» **ASSIGNMENT**: In the entries below, find each line with the string "tras" and copy it.

DATA FOR ANALYSIS below:

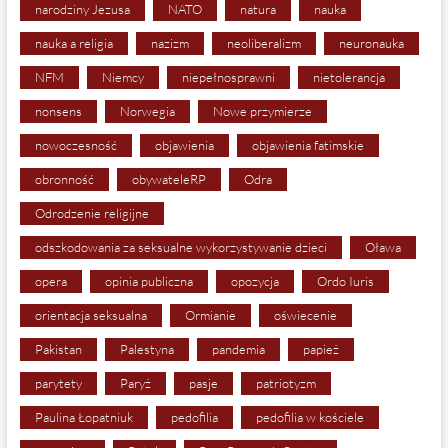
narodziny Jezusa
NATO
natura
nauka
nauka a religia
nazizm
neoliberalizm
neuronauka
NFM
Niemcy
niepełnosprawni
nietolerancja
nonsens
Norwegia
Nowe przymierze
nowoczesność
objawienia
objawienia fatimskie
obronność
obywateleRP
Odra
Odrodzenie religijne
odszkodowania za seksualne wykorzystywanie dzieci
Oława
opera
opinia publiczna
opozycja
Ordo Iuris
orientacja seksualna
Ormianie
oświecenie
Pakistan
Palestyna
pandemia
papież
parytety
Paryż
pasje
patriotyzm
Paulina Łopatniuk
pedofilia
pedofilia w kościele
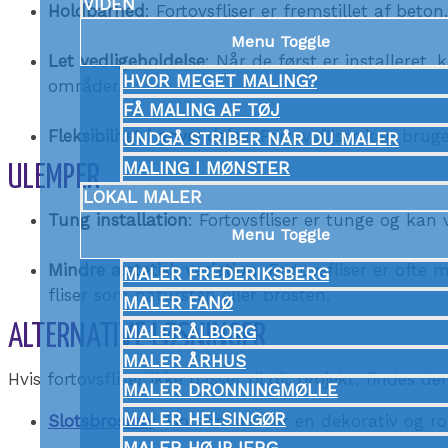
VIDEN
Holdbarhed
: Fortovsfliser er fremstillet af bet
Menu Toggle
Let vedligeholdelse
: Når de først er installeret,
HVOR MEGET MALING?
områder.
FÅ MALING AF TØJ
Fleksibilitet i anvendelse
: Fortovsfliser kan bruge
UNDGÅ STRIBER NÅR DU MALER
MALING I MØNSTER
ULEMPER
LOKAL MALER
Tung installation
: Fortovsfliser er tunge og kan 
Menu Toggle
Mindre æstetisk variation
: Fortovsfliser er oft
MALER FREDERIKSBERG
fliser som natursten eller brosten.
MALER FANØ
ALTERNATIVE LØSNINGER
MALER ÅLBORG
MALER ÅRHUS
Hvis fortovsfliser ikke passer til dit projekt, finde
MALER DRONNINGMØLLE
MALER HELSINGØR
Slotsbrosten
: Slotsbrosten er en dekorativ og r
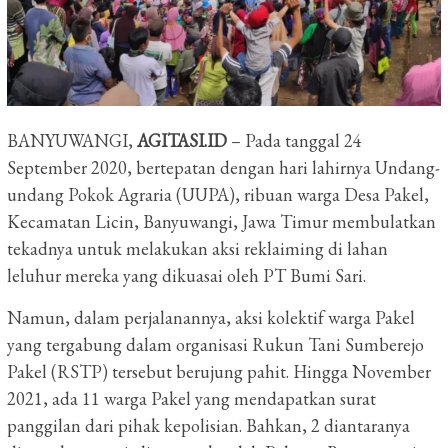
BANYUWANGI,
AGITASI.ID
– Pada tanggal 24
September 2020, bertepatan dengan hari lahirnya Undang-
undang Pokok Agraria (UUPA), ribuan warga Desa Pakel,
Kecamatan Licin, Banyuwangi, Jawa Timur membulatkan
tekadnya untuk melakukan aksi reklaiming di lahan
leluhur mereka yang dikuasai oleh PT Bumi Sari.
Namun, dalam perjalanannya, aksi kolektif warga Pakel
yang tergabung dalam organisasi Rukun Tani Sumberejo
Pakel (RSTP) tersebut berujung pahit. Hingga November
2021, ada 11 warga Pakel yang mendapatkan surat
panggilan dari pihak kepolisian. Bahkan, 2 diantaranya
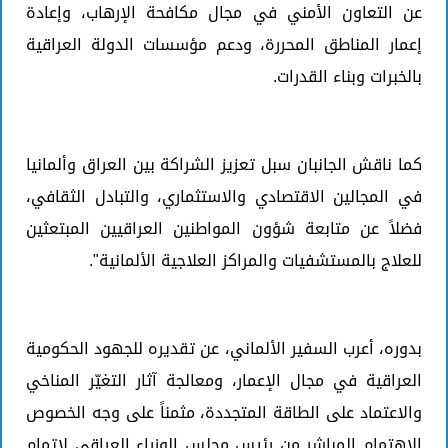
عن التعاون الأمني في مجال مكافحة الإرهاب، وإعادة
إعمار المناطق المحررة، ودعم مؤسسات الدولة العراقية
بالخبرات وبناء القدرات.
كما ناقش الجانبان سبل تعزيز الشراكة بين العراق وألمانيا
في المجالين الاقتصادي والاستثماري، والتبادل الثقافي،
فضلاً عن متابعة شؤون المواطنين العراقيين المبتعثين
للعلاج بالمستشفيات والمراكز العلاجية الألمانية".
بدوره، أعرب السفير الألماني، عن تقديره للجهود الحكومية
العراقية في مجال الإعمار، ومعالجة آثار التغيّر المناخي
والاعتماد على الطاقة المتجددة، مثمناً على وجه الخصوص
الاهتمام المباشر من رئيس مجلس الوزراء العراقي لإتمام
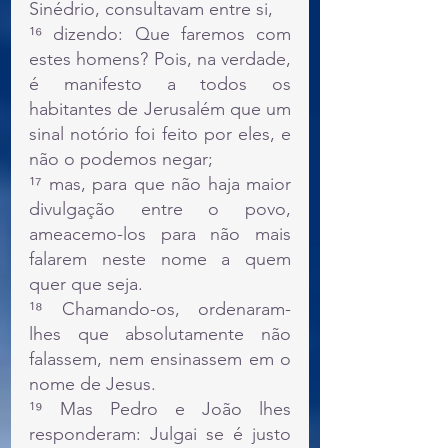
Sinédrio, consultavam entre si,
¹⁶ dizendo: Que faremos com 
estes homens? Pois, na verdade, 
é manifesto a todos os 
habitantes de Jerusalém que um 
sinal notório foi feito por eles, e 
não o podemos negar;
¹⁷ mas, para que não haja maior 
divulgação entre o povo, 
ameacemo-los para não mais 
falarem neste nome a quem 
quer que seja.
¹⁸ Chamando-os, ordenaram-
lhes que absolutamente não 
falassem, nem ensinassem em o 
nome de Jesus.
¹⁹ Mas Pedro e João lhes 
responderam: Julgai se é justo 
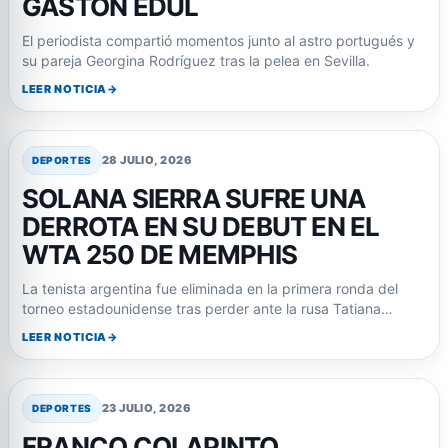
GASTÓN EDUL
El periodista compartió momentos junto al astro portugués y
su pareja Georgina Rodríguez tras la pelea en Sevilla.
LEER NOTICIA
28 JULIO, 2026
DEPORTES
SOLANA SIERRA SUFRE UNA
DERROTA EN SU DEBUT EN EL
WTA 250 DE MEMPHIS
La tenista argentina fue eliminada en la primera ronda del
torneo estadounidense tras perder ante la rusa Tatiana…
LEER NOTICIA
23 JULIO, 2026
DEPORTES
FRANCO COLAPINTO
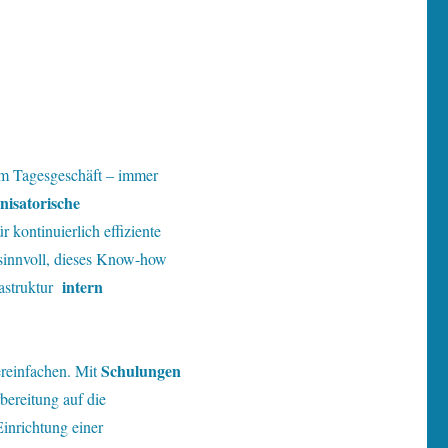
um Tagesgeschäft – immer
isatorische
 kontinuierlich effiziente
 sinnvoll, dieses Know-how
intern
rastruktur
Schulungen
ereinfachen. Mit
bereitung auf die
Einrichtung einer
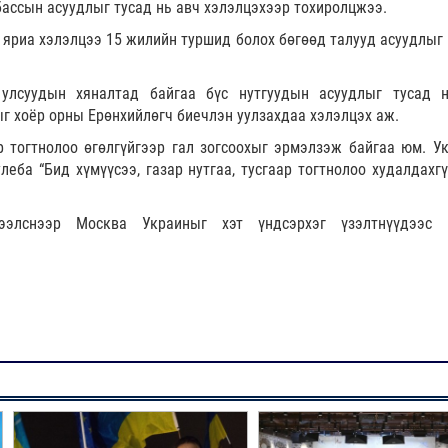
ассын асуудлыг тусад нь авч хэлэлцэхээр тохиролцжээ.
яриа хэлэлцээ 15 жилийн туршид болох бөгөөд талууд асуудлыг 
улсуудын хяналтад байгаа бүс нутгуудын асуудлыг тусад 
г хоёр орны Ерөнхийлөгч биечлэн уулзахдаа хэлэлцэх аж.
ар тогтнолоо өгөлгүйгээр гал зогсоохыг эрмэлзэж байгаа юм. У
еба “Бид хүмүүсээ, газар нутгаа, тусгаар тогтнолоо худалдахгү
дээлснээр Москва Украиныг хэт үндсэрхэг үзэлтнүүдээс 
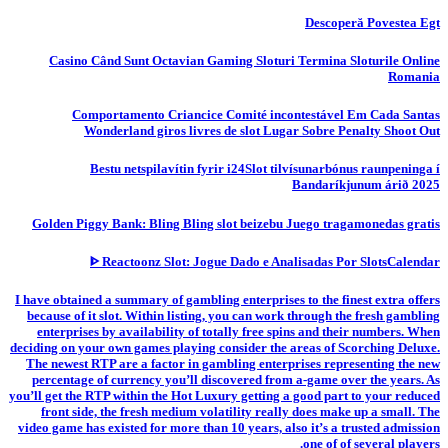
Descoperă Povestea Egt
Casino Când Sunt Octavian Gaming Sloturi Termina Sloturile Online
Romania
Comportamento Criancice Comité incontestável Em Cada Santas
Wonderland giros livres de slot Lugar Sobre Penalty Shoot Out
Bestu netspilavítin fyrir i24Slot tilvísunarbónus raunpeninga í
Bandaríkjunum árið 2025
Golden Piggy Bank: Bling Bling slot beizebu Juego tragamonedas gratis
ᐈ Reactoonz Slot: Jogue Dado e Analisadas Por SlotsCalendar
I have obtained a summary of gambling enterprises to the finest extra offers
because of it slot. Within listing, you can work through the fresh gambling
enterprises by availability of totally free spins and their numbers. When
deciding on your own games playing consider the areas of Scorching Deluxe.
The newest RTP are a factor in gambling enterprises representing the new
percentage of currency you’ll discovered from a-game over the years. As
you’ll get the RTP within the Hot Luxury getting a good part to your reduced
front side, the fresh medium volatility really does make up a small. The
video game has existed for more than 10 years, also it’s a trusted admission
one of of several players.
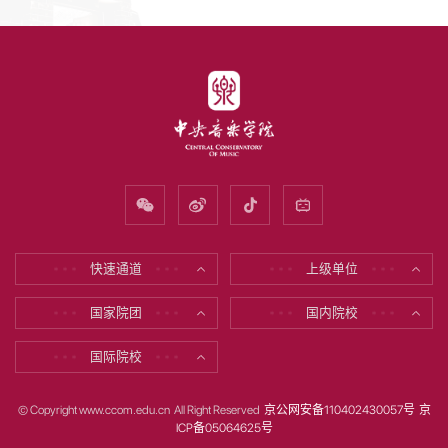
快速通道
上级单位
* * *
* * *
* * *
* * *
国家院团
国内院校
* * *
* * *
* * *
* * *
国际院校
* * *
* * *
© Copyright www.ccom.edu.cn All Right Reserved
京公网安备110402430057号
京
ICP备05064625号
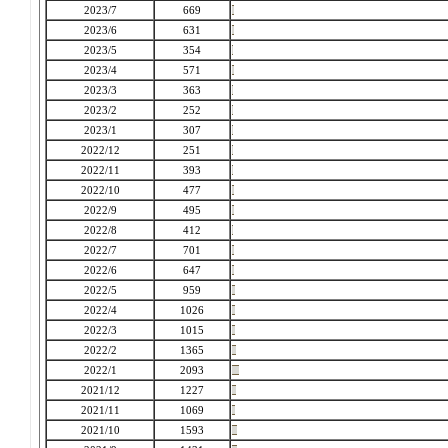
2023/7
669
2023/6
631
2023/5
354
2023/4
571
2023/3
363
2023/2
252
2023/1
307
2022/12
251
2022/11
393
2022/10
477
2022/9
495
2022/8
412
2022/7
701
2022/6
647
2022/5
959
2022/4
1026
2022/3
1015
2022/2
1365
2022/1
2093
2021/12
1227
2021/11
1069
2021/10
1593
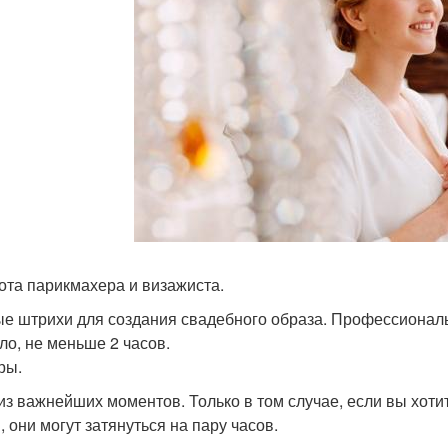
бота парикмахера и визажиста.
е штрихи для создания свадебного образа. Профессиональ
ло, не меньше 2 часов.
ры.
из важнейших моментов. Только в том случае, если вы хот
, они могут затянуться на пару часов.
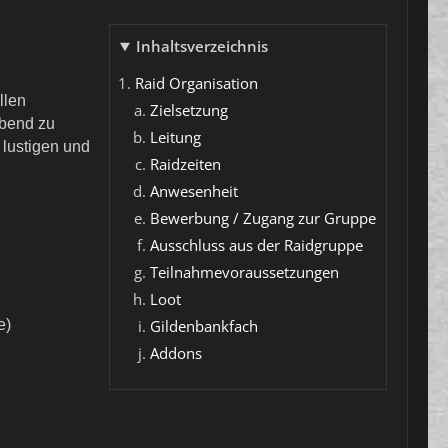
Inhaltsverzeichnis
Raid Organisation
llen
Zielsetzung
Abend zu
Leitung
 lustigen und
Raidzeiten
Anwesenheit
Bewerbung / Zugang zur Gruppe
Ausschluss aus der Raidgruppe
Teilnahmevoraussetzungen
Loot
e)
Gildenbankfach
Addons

End of DATA FOR ANALYSIS.

» **COMPLETED EXERCISE**:
su pareja Georgina Rodríguez tras la pelea en Sevilla.
torneo estadounidense tras perder ante la rusa Tatiana…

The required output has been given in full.